Es geht um Anna. Anna, geschieden von Sam, vierzig Jahre, hätte nun wirklich mit allem nur nicht damit gerechnet. Schwanger und dann auch noch von einem kleinen aber feinen Fehltritt mit einem Mann, der fast ihr Sohn sein könnte. Kein Wunder, dass Dylan, so heißt der junge Adonis, damit auch restlos überfordert ist. Doch ihre Familie steht hinter hier. In dieser eklektischen Großfamilie hilft man sich nämlich gegenseitig. Immer gut gemeint, wenn es auch manchmal nicht so rüber kommt …
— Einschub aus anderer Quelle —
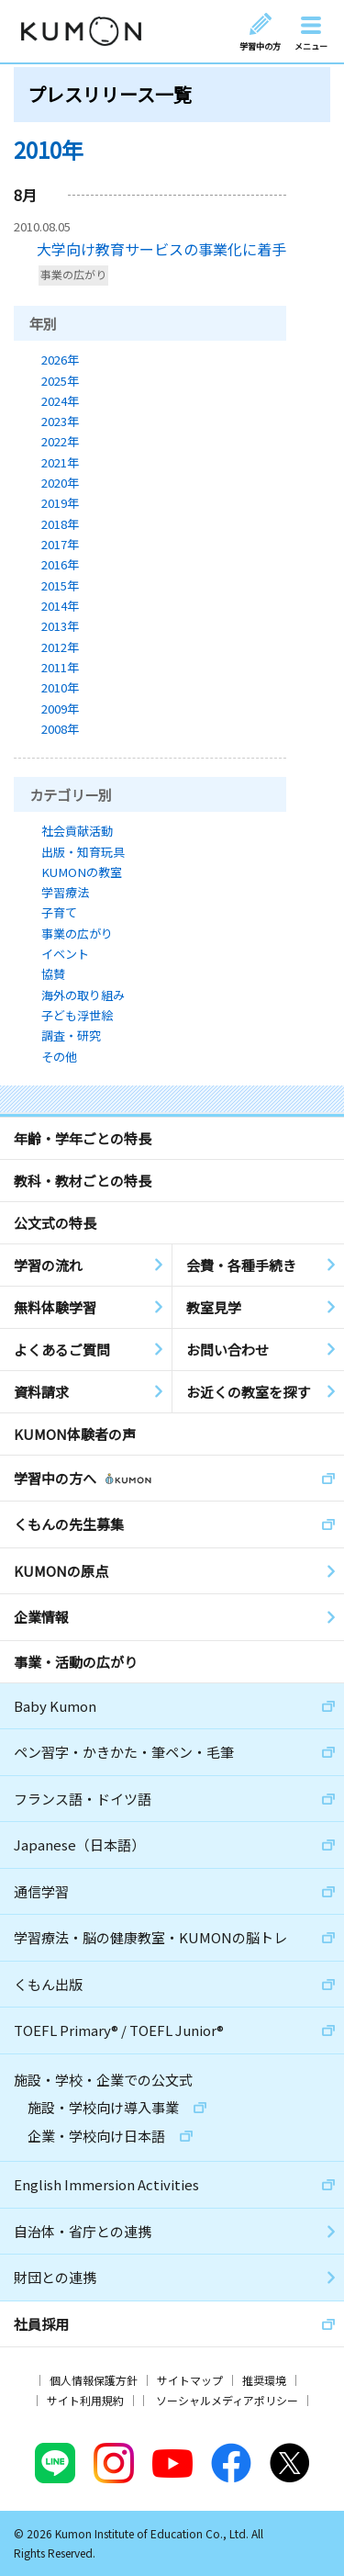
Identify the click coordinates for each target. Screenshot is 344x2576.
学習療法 (65, 892)
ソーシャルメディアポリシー (227, 2400)
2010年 (60, 687)
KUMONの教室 (81, 872)
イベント (65, 953)
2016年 (60, 564)
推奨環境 (264, 2380)
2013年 (60, 626)
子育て (59, 912)
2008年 (60, 728)
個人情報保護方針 (94, 2380)
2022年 (60, 441)
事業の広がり (73, 274)
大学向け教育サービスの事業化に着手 (161, 249)
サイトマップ (190, 2380)
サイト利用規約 (85, 2400)
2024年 (60, 401)
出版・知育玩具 (83, 852)
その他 (59, 1056)
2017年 (60, 544)
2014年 (60, 605)
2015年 (60, 585)
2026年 (60, 359)
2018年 (60, 524)
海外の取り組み (83, 995)
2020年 (60, 482)
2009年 (60, 708)
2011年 (60, 667)
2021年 (60, 462)
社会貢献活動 (77, 830)
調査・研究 (71, 1035)
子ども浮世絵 (77, 1015)
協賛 (53, 974)
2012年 (60, 647)
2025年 (60, 380)
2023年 (60, 421)
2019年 (60, 503)
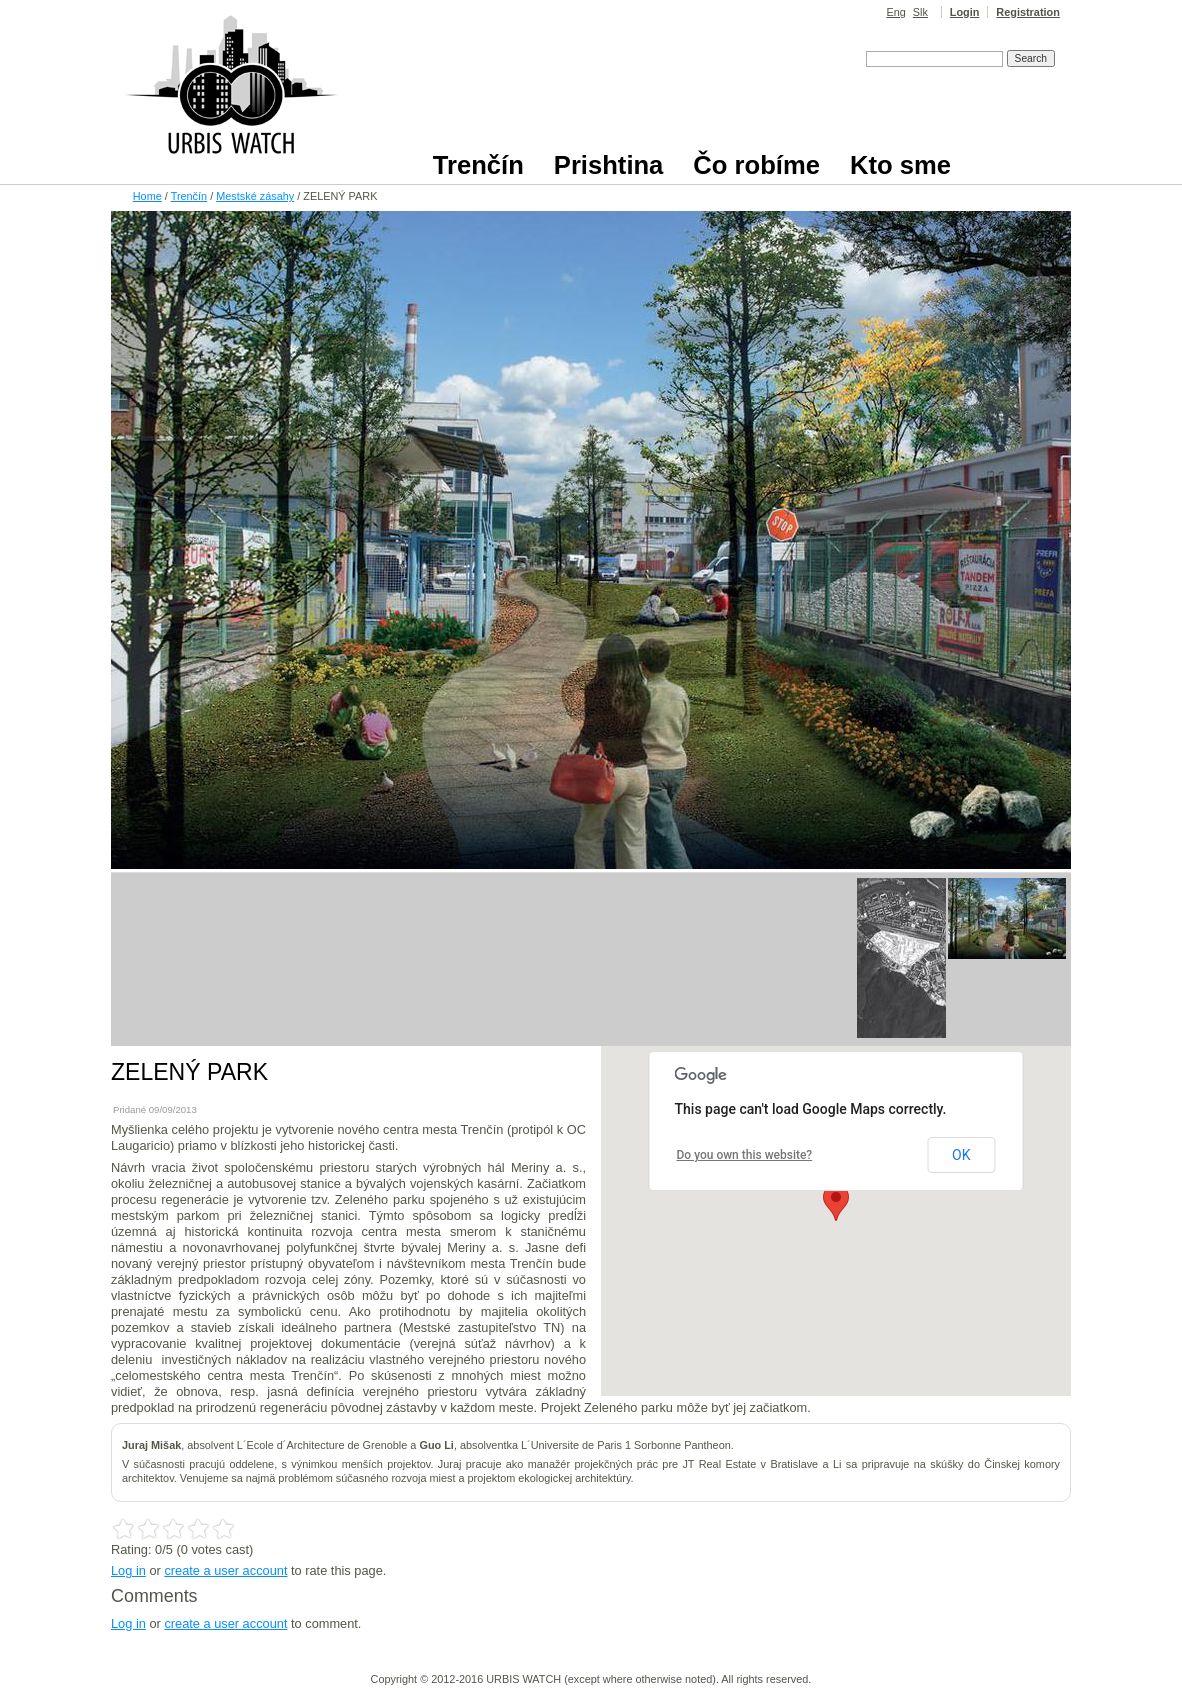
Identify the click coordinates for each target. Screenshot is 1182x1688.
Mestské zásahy (255, 196)
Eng (895, 12)
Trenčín (189, 196)
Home (147, 196)
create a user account (225, 1570)
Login (965, 12)
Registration (1027, 12)
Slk (920, 12)
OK (961, 1155)
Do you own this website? (745, 1155)
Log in (128, 1570)
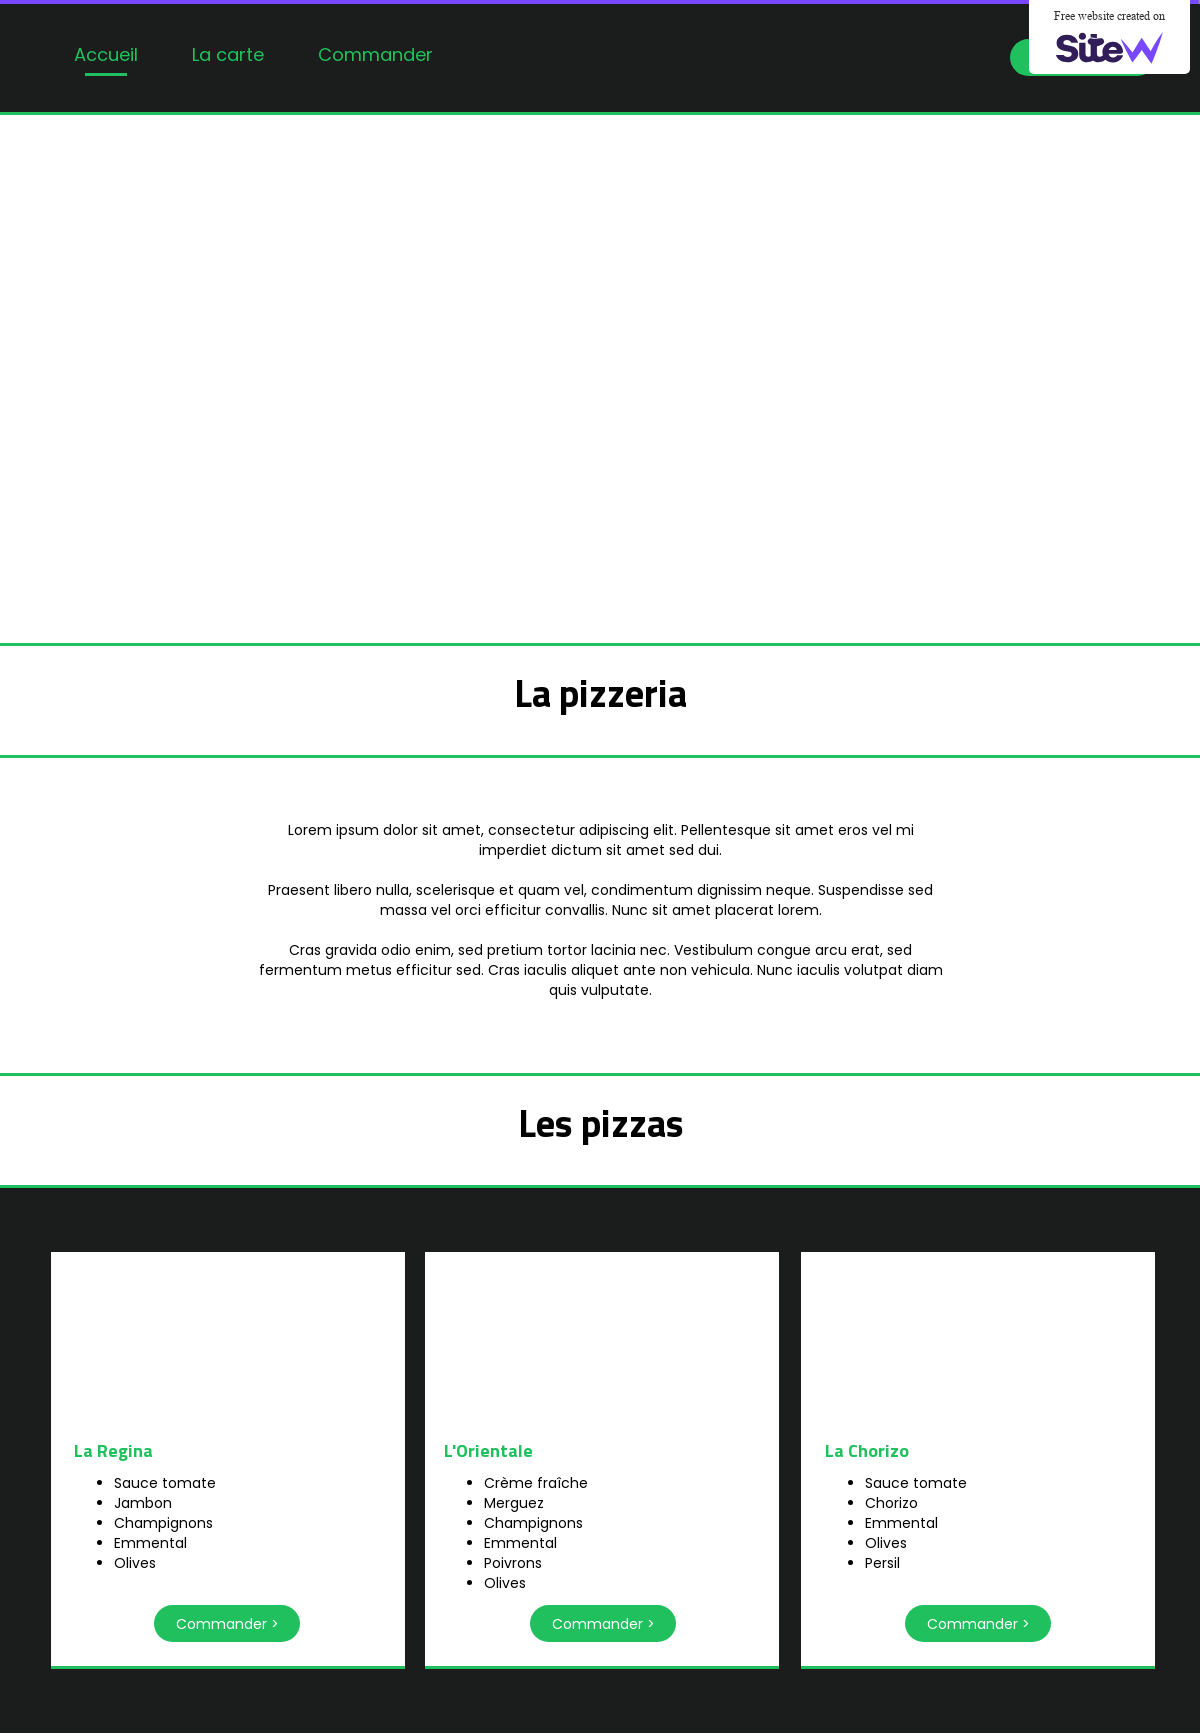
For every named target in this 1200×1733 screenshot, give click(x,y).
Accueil (106, 54)
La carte (228, 54)
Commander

Ah, ich sehe, ihr hegt die gleichen Gedanken … hier steckt Stoff für eine Miniserie im Fernsehen drin. Ich muss gestehen, ich hatte beim Hören oft das Gefühl mitten in „Friends“ oder „Modern Family“ zu stecken. Dafür eignet sich der Sunday Lunch Club nämlich hervorragend. Um es als ganzes Buch am Stück zu genießen, wurde mir einfach zu viele Klischees auf einmal bedient. Da war von der ledigen Mutter über das schwule Pärchen, das adoptierte Baby, den Transgender und die betagte weise Oma wirklich alles vertreten. Grundsätzlich nicht schlecht aber für mich von allem ein wenig zu viel. Man sollte wirklich mal über eine Verfilmung nachdenken. Sehr gut gefallen haben mir übrigens die jeweiligen Menüpläne der Sonntagstreffen. Da wäre ich gerne das ein oder andere Mal dabei gewesen. Die machten Lust auf mehr!